• **Exercise brief**
Copy each line of the listing below where the word "death" turns up.

• **The data**
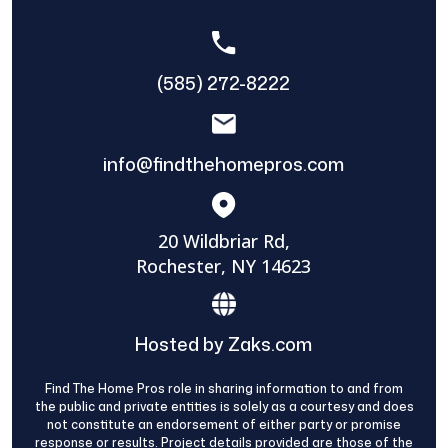
(585) 272-8222
info@findthehomepros.com
20 Wildbriar Rd,
Rochester, NY 14623
Hosted by Zaks.com
Find The Home Pros role in sharing information to and from
the public and private entities is solely as a courtesy and does
not constitute an endorsement of either party or promise
response or results. Project details provided are those of the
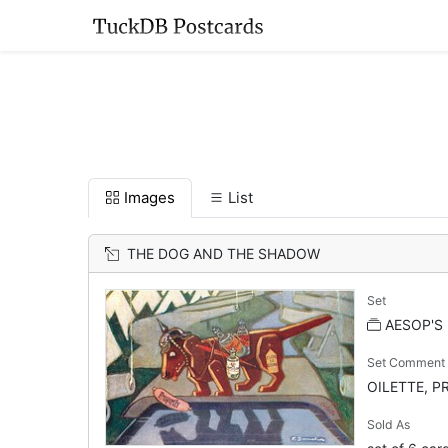
Images
List
THE DOG AND THE SHADOW
Set
AESOP'S
Set Comment
OILETTE, PR
Sold As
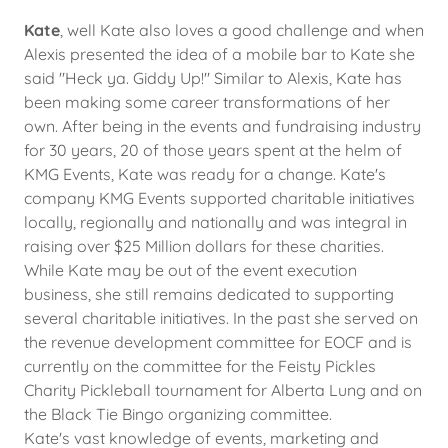
Kate
, well Kate also loves a good challenge and when
Alexis presented the idea of a mobile bar to Kate she
said "Heck ya. Giddy Up!" Similar to Alexis, Kate has
been making some career transformations of her
own. After being in the events and fundraising industry
for 30 years, 20 of those years spent at the helm of
KMG Events, Kate was ready for a change. Kate's
company KMG Events supported charitable initiatives
locally, regionally and nationally and was integral in
raising over $25 Million dollars for these charities.
While Kate may be out of the event execution
business, she still remains dedicated to supporting
several charitable initiatives. In the past she served on
the revenue development committee for EOCF and is
currently on the committee for the Feisty Pickles
Charity Pickleball tournament for Alberta Lung and on
the Black Tie Bingo organizing committee.
Kate's vast knowledge of events, marketing and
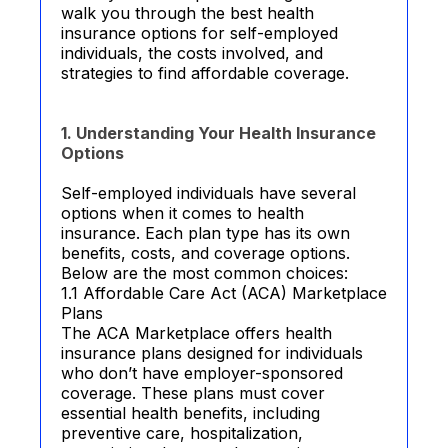
walk you through the best health
insurance options for self-employed
individuals, the costs involved, and
strategies to find affordable coverage.
1. Understanding Your Health Insurance
Options
Self-employed individuals have several
options when it comes to health
insurance. Each plan type has its own
benefits, costs, and coverage options.
Below are the most common choices:
1.1 Affordable Care Act (ACA) Marketplace
Plans
The ACA Marketplace offers health
insurance plans designed for individuals
who don’t have employer-sponsored
coverage. These plans must cover
essential health benefits, including
preventive care, hospitalization,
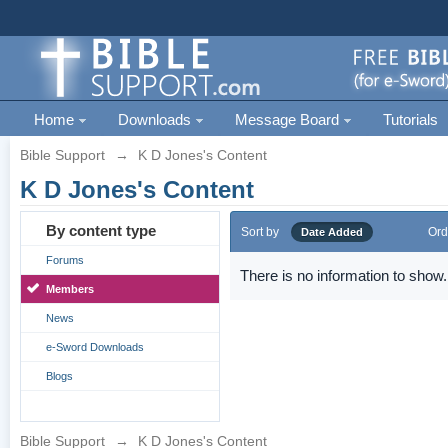
Home
Downloads
Message Board
Tutorials
Bible Support
→
K D Jones's Content
K D Jones's Content
By content type
Sort by
Ord
Date Added
Forums
There is no information to show.
Members
News
e-Sword Downloads
Blogs
Bible Support
→
K D Jones's Content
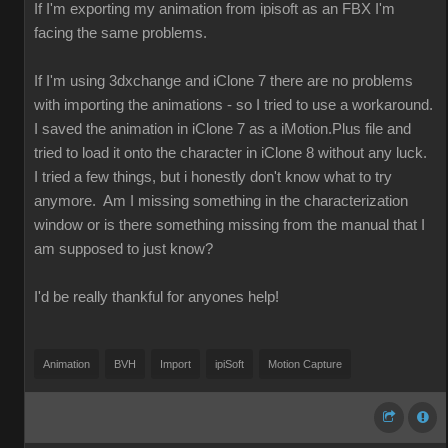
If I'm exporting my animation from ipisoft as an FBX I'm
facing the same problems.
If I'm using 3dxchange and iClone 7 there are no problems
with importing the animations - so I tried to use a workaround.
I saved the animation in iClone 7 as a iMotion.Plus file and
tried to load it onto the character in iClone 8 without any luck.
I tried a few things, but i honestly don't know what to try
anymore. Am I missing something in the characterization
window or is there something missing from the manual that I
am supposed to just know?
I'd be really thankful for anyones help!
Animation
BVH
Import
ipiSoft
Motion Capture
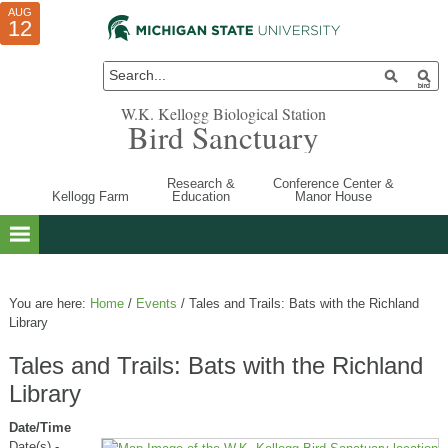
AUG
AUG
JUL
10
01
12
W.K. Kellogg Biological Station
Bird Sanctuary
Research &
Conference Center &
Kellogg Farm
Education
Manor House
You are here:
Home
/
Events
/
Tales and Trails: Bats with the Richland
Library
Tales and Trails: Bats with the Richland
Library
Date/Time
Date(s) -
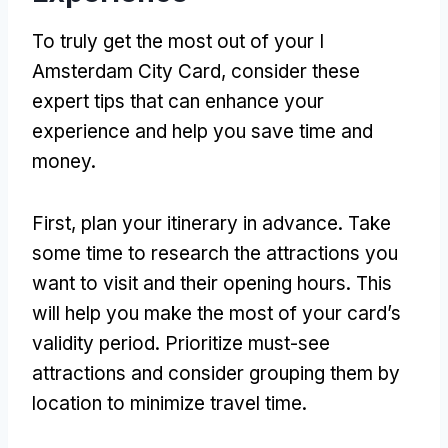
To truly get the most out of your I
Amsterdam City Card, consider these
expert tips that can enhance your
experience and help you save time and
money.
First, plan your itinerary in advance. Take
some time to research the attractions you
want to visit and their opening hours. This
will help you make the most of your card’s
validity period. Prioritize must-see
attractions and consider grouping them by
location to minimize travel time.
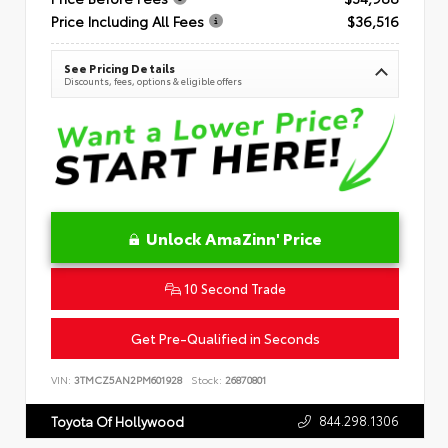
Price Including All Fees
$36,516
See Pricing Details
Discounts, fees, options & eligible offers
Unlock AmaZinn' Price
10 Second Trade
Get Pre-Qualified in Seconds
VIN:
3TMCZ5AN2PM601928
Stock:
26870801
844.298.1306
Toyota Of Hollywood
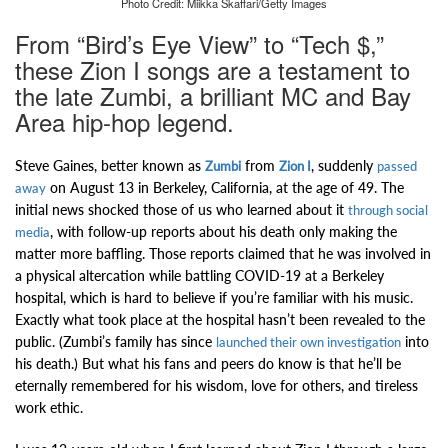
Photo Credit: Miikka Skaffari/Getty Images
From “Bird’s Eye View” to “Tech $,”
these Zion I songs are a testament to
the late Zumbi, a brilliant MC and Bay
Area hip-hop legend.
Steve Gaines, better known as
from
, suddenly
Zumbi
Zion I
passed
on August 13
in Berkeley, California, at the age of 49. The
away
initial news shocked those of us who learned about it
through social
, with follow-up reports about his death only making the
media
matter more baffling. Those reports claimed that he was
involved in
a physical altercation while battling COVID-19 at a Berkeley
hospital, which is hard to believe if you’re familiar with his music.
Exactly what took place at the hospital hasn’t been revealed to the
public. (Zumbi’s family has since
into
launched their own investigation
his death.) But what his fans and peers do know is that he’ll be
eternally remembered for his wisdom, love for others, and tireless
work ethic.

• **Answer to the problem**
, with follow-up reports about his death only making the
his death.) But what his fans and peers do know is that he’ll be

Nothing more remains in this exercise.